Oktober 2014: Vergabe des begehrten Baugeländes der ehemaligen Nibelungenkaserne nach einer erneuten Ausschreibung an das Regensburger Immobilienunternehmen Bauteam Tretzel (BTT). Sechs Tage später beschließt die Gesellschafterversammlung des SSV Jahn eine Kapitalerhöhung, die der beschuldigte Unternehmer mit insgesamt 1,7 Millionen Euro verwirklicht.
Dezember 2014: Die CSU scheitert mit einer Rechtsaufsichtsbeschwerde zur Vergabe des Kasernenareals. Nach Ansicht der Regierung der Oberpfalz war die Grundstücksvergabe nicht zu beanstanden.
2015: Eine Wolbergs nahestehende Person kauft laut Staatsanwaltschaft dem beschuldigten Baulöwen eine Eigentumswohnung ab und bekommt dabei einen Nachlass von rund 40 000 Euro.
14. Juni 2016: Die Staatsanwaltschaft ermittelt gegen Wolbergs wegen Vorteilsannahme.
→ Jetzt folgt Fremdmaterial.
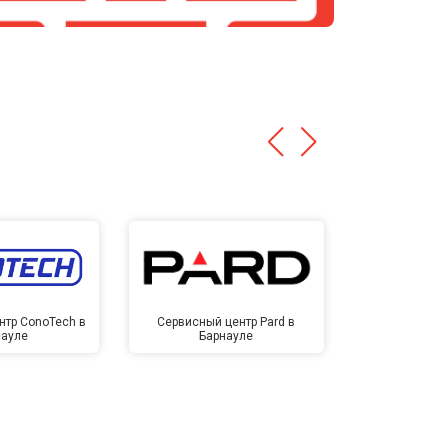
нтр ConoTech в
Сервисный центр Pard в
Сервисный ц
науле
Барнауле
Бар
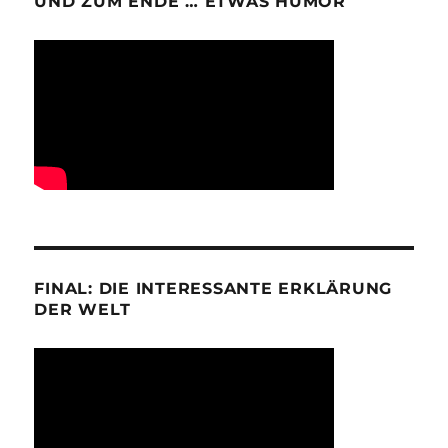
UND ZUM ENDE … ETWAS HUMOR
FINAL: DIE INTERESSANTE ERKLÄRUNG
DER WELT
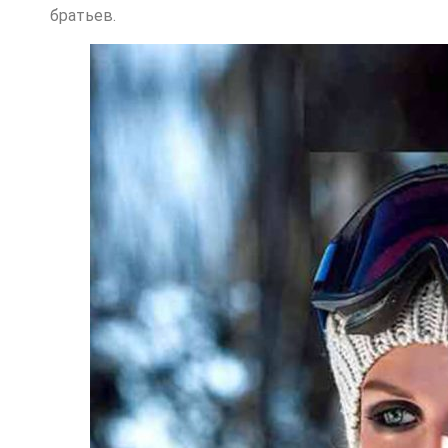
братьев.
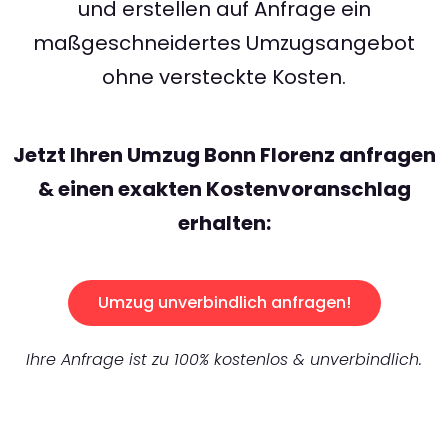
und erstellen auf Anfrage ein
maßgeschneidertes Umzugsangebot
ohne versteckte Kosten.
Jetzt Ihren Umzug Bonn Florenz anfragen
& einen exakten Kostenvoranschlag
erhalten:
Umzug unverbindlich anfragen!
Ihre Anfrage ist zu 100% kostenlos & unverbindlich.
16. Juni 2016: Wolbergs beantragt ein Disziplinarverfahren gegen sich selbst. Damit strebt er die Entlastung vom Verdacht eines Dienstvergehens an. Er beteuert seine Unschuld.
25. Juni 2016: Wolbergs räumt Versäumnisse im Umgang mit einem Privatdarlehen an seinen SPD-Ortsverein ein. Dass er dem Ortsverein Regensburg-Süd etwa 220 000 Euro zur Verfügung gestellt habe, ohne dies vom Landesverband der Partei genehmigen zu lassen, sei ein Fehler gewesen.
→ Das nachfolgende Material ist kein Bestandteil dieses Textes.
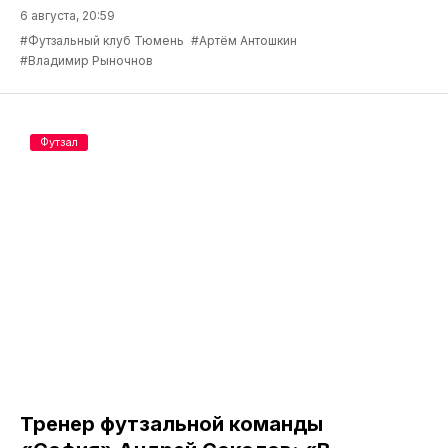
6 августа, 20:59
#Футзальный клуб Тюмень
#Артём Антошкин
#Владимир Рыночнов
Футзал
Тренер футзальной команды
19. Juli 2016: Der Bundestag untersucht ebenfalls die mutmaßliche Parteispendenaffäre.
Ende 2016: Die Staatsanwaltschaft leitet ein Ermittlungsverfahren gegen Schaidinger und den Geschäftsführer der Bauträgergesellschaft ein.
18. Januar 2017: Die Staatsanwaltschaft verhaftet Wolbergs, den Geschäftsführer einer Bauträgergesellschaft sowie einen weiteren Beschuldigten wegen Bestechlichkeit beziehungsweise Bestechung oder Beihilfe zur Bestechung.
20. Januar 2017: Die Staatsanwaltschaft gibt nun auch offiziell bekannt, gegen Schaidinger zu ermitteln. Auch er soll in seiner Amtszeit das Wohnungsbauunternehmen rechtswidrig einseitig unterstützt haben.
23. Januar 2017: Der Vorsitzende der Regensburger SPD-Stadtratsfraktion, Norbert Hartl, tritt von seinen Ämtern zurück. Inzwischen ermittelt die Staatsanwaltschaft auch gegen Hartl.
25. Januar 2017: Die Landesanwaltschaft leitet ein Disziplinarverfahren gegen Schaidinger ein.
27. Januar 2017: Die Landesanwaltschaft suspendiert Wolbergs vorläufig vom Dienst.
3. Februar 2017: Die Landesanwaltschaft behält die Hälfte der Bezüge von Oberbürgermeister Wolbergs ein. Der Beamte erbringe derzeit keine Gegenleistung, heißt es.
16. Februar: Es wird bekannt, dass Wolbergs bei der Vergabe eines Kredites in Höhe von 4,5 Millionen Euro an den mitbeschuldigten Baulöwen zu Vorzugskonditionen als Mitglied des Verwaltungsrates der Sparkasse mitgewirkt haben soll.